The number of corporate customers in 1Q22 was 773 (+9.0% YoY)。 By category, cloud computing manufacturers accounted for 67.8%, large internet companies accounted for 20.1%, and financial institutions and large enterprises accounted for 12.1%. While cloud computing and internet companies remain the top two customer categories, we notice a significant increase in demand from financial institutions compared to that in 2021. By customer, the top five largest customers contributed 68.9% of the contracted area and 61.5% of the revenue (vs. 70.1% and 62.1% in 4Q21, respectively)。
Affected by macro factors, the growth in the demand from major customers and the progress of cabinet launches slowed, and the delivery cycle was further extended, which affected order fulfillment in the quarter, resulting in a decrease in the proportion of revenue from major customers. However, demand from internet companies due to longer user online time and strategies to go overseas has partly offset the above-mentioned headwinds. In terms of overseas business, GDS has an operating area of 1,303 sqm (+41.2% QoQ) and resource reserves of 28,000 sqm, which is the same as the previous quarter. In the future, the Company will gradually strengthen cooperation with overseas leading customers, and maintain steady advances in the current complex market environment.
Outlook: The most difficult time is coming to an end.
The data center sector as a whole came under pressure in 1Q22 due to the slowdown in demand from downstream cloud computing and internet customers, the rise in electricity tariffs due to macro factors, the regulation of China concepts stocks and the tightening of policies. The earnings decline of some cloud computing companies in 1Q22 has also caused market concerns.
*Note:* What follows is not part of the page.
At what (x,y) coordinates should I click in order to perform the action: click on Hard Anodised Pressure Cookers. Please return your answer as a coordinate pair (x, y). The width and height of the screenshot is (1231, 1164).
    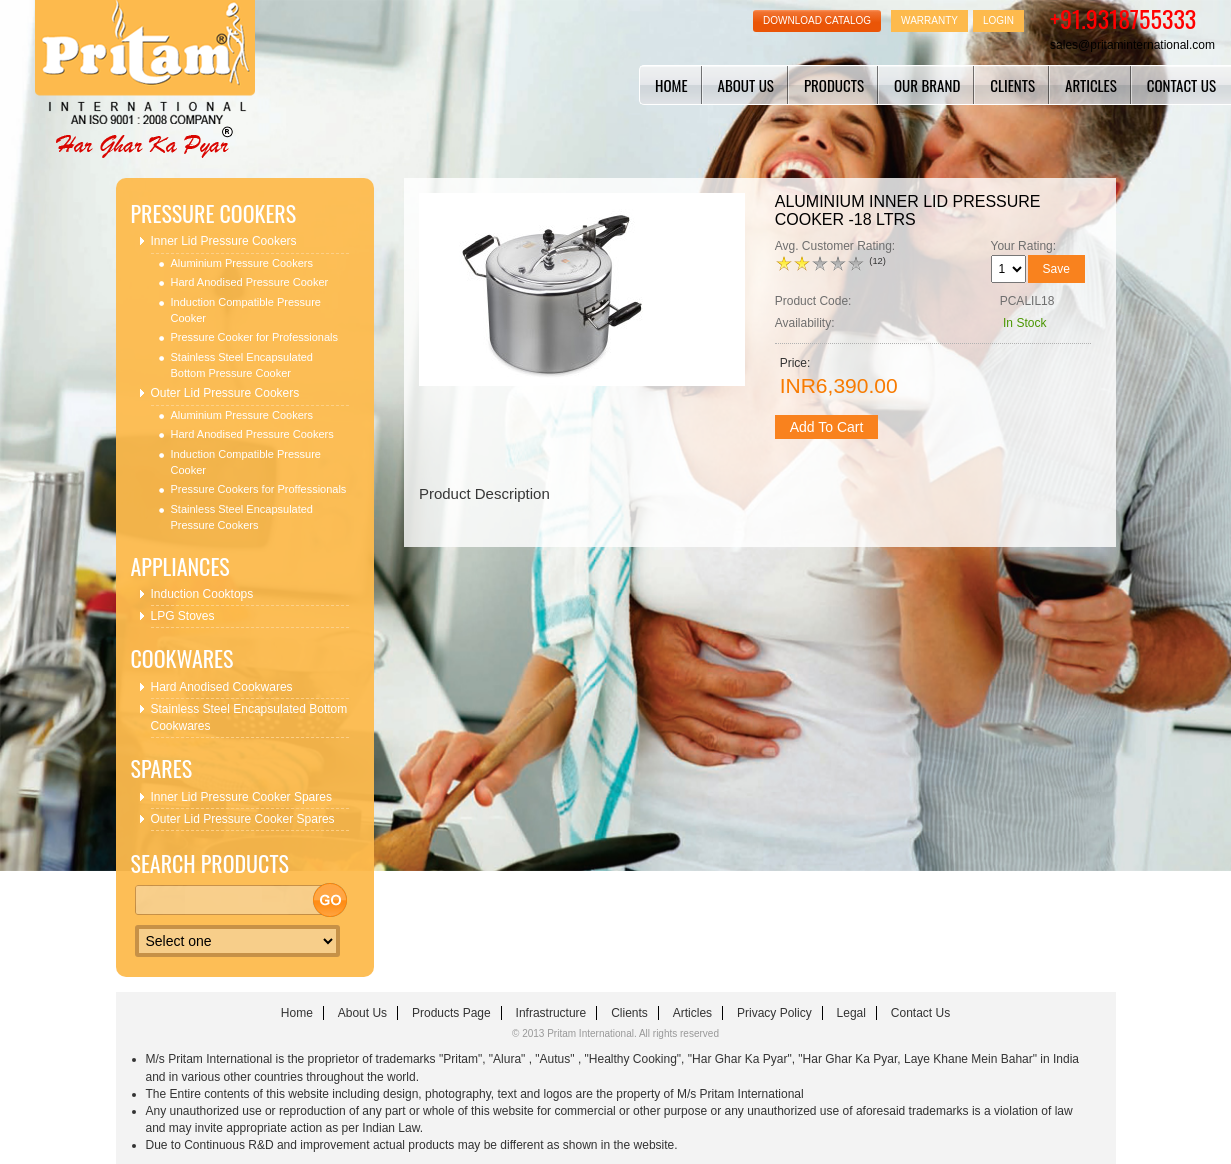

From the perspective of operating costs, we expect that the short-term upward trend of power tariffs will be alleviated given the current energy price trend, and the marginal pressure will be reduced. On the demand side, although the short-term revenue of cloud computing companies is under pressure, orders are still being fulfilled. As the pandemic subsides, project delivery will proceed, and the demand for IDCs will continue to be unlocked. Therefore, we believe that the overall industry-wide profitability will stabilize and recover in the second half of the year with the improvement of the pandemic situation. At the same time, GDS continues to build capacity, albeit at a slower pace. In terms of resources in first-tier cities, the energy consumption policy has accelerated the clearance and exit of small- and medium-sized manufacturers, which means high-quality resources will be scarcer, and market share will be further concentrated to leading companies. We believe that the most difficult period for the industry is coming to an end, and GDS will be better-poised to compete and embrace an inflection point in 2H22 given the favorable competitive landscape and its continuous capacity expansion and healthy earnings and guidance.
Potential risks: Valuation downside due to fluctuations in long-term interest rates; reduced IT spending as the pandemic continues to evolve; IDC policy changes in first-tier cities; increased competition; losses due to continued investment and expansion.
Investment advice: Considering the full-year earnings guidance of GDS and the current macro headwinds, we trim our 2022E/23E/24E revenue forecasts to Rmb9.32bn /11.21bn/13.14bn (from prior forecasts of Rmb9.44bn/11.47bn/13.91bn), and adjusted EBITDA to Rmb4.32bn/5.30bn/6.30bn (from prior forecasts of Rmb4.37bn/5.41bn/6.58bn)。 Based on its earnings guidance, GDS expects 2022E EBITDA growth of 20%. While the sector as a whole is trading at a lower valuation of 15x EV/EBITDA, we believe GDS deserves a valuation that matches its EBITDA growth, which reflects its true fundamentals. Therefore, we assign 20x 2022E EV/EBITDA to derive a target price of HK$50/US$48 for its H-shares/ADRs, and reiterate the “BUY” rating.